BEGIN
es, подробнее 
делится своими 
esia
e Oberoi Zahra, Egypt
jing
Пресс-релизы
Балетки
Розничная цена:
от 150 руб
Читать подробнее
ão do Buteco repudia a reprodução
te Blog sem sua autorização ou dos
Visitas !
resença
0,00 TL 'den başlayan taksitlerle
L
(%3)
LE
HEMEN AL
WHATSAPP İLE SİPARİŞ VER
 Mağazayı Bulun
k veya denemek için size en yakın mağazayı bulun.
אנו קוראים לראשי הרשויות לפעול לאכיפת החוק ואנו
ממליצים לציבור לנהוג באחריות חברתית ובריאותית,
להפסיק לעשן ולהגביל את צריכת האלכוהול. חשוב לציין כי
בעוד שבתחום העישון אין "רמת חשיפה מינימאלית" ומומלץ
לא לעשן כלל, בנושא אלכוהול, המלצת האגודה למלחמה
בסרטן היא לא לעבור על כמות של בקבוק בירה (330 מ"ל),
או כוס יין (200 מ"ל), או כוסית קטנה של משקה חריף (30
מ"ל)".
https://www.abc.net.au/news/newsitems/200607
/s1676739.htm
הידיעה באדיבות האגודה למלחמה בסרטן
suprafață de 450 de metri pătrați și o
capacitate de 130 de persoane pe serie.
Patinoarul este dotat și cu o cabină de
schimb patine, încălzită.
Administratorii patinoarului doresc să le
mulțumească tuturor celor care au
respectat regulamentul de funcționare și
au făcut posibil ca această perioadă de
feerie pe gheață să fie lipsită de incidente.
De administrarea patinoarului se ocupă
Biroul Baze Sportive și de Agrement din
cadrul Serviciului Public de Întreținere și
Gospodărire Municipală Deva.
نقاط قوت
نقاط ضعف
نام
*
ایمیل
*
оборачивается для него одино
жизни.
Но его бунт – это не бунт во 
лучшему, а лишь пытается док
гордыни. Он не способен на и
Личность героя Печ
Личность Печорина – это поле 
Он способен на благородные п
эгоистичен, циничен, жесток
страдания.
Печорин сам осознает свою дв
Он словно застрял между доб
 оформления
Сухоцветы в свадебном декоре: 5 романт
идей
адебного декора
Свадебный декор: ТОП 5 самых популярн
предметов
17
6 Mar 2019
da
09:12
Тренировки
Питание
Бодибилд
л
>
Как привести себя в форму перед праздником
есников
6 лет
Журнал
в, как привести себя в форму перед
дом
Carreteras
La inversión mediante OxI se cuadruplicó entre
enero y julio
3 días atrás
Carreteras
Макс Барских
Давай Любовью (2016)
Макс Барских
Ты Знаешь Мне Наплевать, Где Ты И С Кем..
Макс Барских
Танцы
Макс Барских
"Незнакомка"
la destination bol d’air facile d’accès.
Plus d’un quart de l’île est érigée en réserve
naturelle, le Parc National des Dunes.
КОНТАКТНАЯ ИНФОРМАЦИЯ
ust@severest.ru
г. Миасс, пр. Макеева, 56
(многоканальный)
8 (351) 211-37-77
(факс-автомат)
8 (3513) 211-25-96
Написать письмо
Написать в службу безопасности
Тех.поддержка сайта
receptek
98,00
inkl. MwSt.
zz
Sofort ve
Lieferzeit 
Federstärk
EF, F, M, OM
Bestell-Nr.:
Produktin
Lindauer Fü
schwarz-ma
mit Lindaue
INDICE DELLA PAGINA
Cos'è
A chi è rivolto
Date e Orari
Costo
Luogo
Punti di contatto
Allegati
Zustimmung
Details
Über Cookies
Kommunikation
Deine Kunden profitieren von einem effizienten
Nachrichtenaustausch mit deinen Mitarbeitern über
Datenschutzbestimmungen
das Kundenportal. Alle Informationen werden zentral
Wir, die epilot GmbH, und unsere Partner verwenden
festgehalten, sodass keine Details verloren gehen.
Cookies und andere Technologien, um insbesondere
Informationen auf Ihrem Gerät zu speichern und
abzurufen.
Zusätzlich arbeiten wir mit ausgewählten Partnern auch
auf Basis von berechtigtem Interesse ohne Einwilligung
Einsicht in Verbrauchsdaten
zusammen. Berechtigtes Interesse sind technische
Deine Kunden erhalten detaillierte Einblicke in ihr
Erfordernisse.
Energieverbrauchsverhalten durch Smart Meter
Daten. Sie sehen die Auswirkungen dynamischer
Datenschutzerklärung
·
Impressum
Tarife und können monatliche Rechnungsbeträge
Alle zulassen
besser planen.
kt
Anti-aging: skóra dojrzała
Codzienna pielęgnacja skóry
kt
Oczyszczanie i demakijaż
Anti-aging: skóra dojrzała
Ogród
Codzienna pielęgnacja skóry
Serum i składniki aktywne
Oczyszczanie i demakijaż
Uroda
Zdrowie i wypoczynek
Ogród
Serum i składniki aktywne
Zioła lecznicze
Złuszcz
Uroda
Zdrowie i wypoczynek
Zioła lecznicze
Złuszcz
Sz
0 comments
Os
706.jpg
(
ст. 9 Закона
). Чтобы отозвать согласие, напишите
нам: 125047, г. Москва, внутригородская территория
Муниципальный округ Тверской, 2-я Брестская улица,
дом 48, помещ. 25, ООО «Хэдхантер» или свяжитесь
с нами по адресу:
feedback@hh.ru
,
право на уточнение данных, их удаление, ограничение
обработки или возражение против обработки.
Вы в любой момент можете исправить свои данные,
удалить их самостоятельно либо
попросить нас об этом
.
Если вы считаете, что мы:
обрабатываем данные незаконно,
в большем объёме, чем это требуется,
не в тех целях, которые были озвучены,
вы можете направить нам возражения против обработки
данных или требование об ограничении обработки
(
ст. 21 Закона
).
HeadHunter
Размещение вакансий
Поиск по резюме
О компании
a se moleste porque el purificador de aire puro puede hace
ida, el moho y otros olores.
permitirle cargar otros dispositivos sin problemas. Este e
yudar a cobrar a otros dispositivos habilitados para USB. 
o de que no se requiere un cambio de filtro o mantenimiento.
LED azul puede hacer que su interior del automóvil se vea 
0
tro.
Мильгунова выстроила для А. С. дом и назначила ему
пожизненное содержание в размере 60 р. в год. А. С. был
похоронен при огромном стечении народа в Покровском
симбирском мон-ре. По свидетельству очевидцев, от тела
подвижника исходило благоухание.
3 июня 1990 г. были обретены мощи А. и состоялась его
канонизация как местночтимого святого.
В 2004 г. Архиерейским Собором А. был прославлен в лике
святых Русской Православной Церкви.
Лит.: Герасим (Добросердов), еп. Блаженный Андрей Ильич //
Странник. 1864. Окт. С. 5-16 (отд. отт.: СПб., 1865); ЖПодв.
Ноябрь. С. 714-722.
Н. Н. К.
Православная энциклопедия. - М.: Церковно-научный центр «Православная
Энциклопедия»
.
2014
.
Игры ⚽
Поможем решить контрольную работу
END
YOUR INSTRUCTIONS: Nothing in the material may change; reproduce it all.

ANSWER TO THE PROBLEM:
es, подробнее 
делится своими 
esia
e Oberoi Zahra, Egypt
jing
Пресс-релизы
Балетки
Розничная цена:
от 150 руб
Читать подробнее
ão do Buteco repudia a reprodução
te Blog sem sua autorização ou dos
Visitas !
resença
0,00 TL 'den başlayan taksitlerle
L
(%3)
LE
HEMEN AL
WHATSAPP İLE SİPARİŞ VER
 Mağazayı Bulun
k veya denemek için size en yakın mağazayı bulun.
אנו קוראים לראשי הרשויות לפעול לאכיפת החוק ואנו
ממליצים לציבור לנהוג באחריות חברתית ובריאותית,
להפסיק לעשן ולהגביל את צריכת האלכוהול. חשוב לציין כי
בעוד שבתחום העישון אין "רמת חשיפה מינימאלית" ומומלץ
לא לעשן כלל, בנושא אלכוהול, המלצת האגודה למלחמה
בסרטן היא לא לעבור על כמות של בקבוק בירה (330 מ"ל),
או כוס יין (200 מ"ל), או כוסית קטנה של משקה חריף (30
מ"ל)".
https://www.abc.net.au/news/newsitems/200607
/s1676739.htm
הידיעה באדיבות האגודה למלחמה בסרטן
suprafață de 450 de metri pătrați și o
capacitate de 130 de persoane pe serie.
Patinoarul este dotat și cu o cabină de
schimb patine, încălzită.
Administratorii patinoarului doresc să le
mulțumească tuturor celor care au
respectat regulamentul de funcționare și
au făcut posibil ca această perioadă de
feerie pe gheață să fie lipsită de incidente.
De administrarea patinoarului se ocupă
Biroul Baze Sportive și de Agrement din
cadrul Serviciului Public de Întreținere și
Gospodărire Municipală Deva.
نقاط قوت
نقاط ضعف
نام
*
ایمیل
*
оборачивается для него одино
жизни.
Но его бунт – это не бунт во 
лучшему, а лишь пытается док
гордыни. Он не способен на и
Личность героя Печ
Личность Печорина – это поле 
Он способен на благородные п
эгоистичен, циничен, жесток
страдания.
Печорин сам осознает свою дв
Он словно застрял между доб
 оформления
Сухоцветы в свадебном декоре: 5 романт
идей
адебного декора
Свадебный декор: ТОП 5 самых популярн
предметов
17
6 Mar 2019
da
09:12
Тренировки
Питание
Бодибилд
л
>
Как привести себя в форму перед праздником
есников
6 лет
Журнал
в, как привести себя в форму перед
дом
Carreteras
La inversión mediante OxI se cuadruplicó entre
enero y julio
3 días atrás
Carreteras
Макс Барских
Давай Любовью (2016)
Макс Барских
Ты Знаешь Мне Наплевать, Где Ты И С Кем..
Макс Барских
Танцы
Макс Барских
"Незнакомка"
la destination bol d’air facile d’accès.
Plus d’un quart de l’île est érigée en réserve
naturelle, le Parc National des Dunes.
КОНТАКТНАЯ ИНФОРМАЦИЯ
ust@severest.ru
г. Миасс, пр. Макеева, 56
(многоканальный)
8 (351) 211-37-77
(факс-автомат)
8 (3513) 211-25-96
Написать письмо
Написать в службу безопасности
Тех.поддержка сайта
receptek
98,00
inkl. MwSt.
zz
Sofort ve
Lieferzeit 
Federstärk
EF, F, M, OM
Bestell-Nr.:
Produktin
Lindauer Fü
schwarz-ma
mit Lindaue
INDICE DELLA PAGINA
Cos'è
A chi è rivolto
Date e Orari
Costo
Luogo
Punti di contatto
Allegati
Zustimmung
Details
Über Cookies
Kommunikation
Deine Kunden profitieren von einem effizienten
Nachrichtenaustausch mit deinen Mitarbeitern über
Datenschutzbestimmungen
das Kundenportal. Alle Informationen werden zentral
Wir, die epilot GmbH, und unsere Partner verwenden
festgehalten, sodass keine Details verloren gehen.
Cookies und andere Technologien, um insbesondere
Informationen auf Ihrem Gerät zu speichern und
abzurufen.
Zusätzlich arbeiten wir mit ausgewählten Partnern auch
auf Basis von berechtigtem Interesse ohne Einwilligung
Einsicht in Verbrauchsdaten
zusammen. Berechtigtes Interesse sind technische
Deine Kunden erhalten detaillierte Einblicke in ihr
Erfordernisse.
Energieverbrauchsverhalten durch Smart Meter
Daten. Sie sehen die Auswirkungen dynamischer
Datenschutzerklärung
·
Impressum
Tarife und können monatliche Rechnungsbeträge
Alle zulassen
besser planen.
kt
Anti-aging: skóra dojrzała
Codzienna pielęgnacja skóry
kt
Oczyszczanie i demakijaż
Anti-aging: skóra dojrzała
Ogród
Codzienna pielęgnacja skóry
Serum i składniki aktywne
Oczyszczanie i demakijaż
Uroda
Zdrowie i wypoczynek
Ogród
Serum i składniki aktywne
Zioła lecznicze
Złuszcz
Uroda
Zdrowie i wypoczynek
Zioła lecznicze
Złuszcz
Sz
0 comments
Os
706.jpg
(
ст. 9 Закона
). Чтобы отозвать согласие, напишите
нам: 125047, г. Москва, внутригородская территория
Муниципальный округ Тверской, 2-я Брестская улица,
дом 48, помещ. 25, ООО «Хэдхантер» или свяжитесь
с нами по адресу:
feedback@hh.ru
,
право на уточнение данных, их удаление, ограничение
обработки или возражение против обработки.
Вы в любой момент можете исправить свои данные,
удалить их самостоятельно либо
попросить нас об этом
.
Если вы считаете, что мы:
обрабатываем данные незаконно,
в большем объёме, чем это требуется,
не в тех целях, которые были озвучены,
вы можете направить нам возражения против обработки
данных или требование об ограничении обработки
(
ст. 21 Закона
).
HeadHunter
Размещение вакансий
Поиск по резюме
О компании
a se moleste porque el purificador de aire puro puede hace
ida, el moho y otros olores.
permitirle cargar otros dispositivos sin problemas. Este e
yudar a cobrar a otros dispositivos habilitados para USB. 
o de que no se requiere un cambio de filtro o mantenimiento.
LED azul puede hacer que su interior del automóvil se vea 
0
tro.
Мильгунова выстроила для А. С. дом и назначила ему
пожизненное содержание в размере 60 р. в год. А. С. был
похоронен при огромном стечении народа в Покровском
симбирском мон-ре. По свидетельству очевидцев, от тела
подвижника исходило благоухание.
3 июня 1990 г. были обретены мощи А. и состоялась его
канонизация как местночтимого святого.
В 2004 г. Архиерейским Собором А. был прославлен в лике
святых Русской Православной Церкви.
Лит.: Герасим (Добросердов), еп. Блаженный Андрей Ильич //
Странник. 1864. Окт. С. 5-16 (отд. отт.: СПб., 1865); ЖПодв.
Ноябрь. С. 714-722.
Н. Н. К.
Православная энциклопедия. - М.: Церковно-научный центр «Православная
Энциклопедия»
.
2014
.
Игры ⚽
Поможем решить контрольную работу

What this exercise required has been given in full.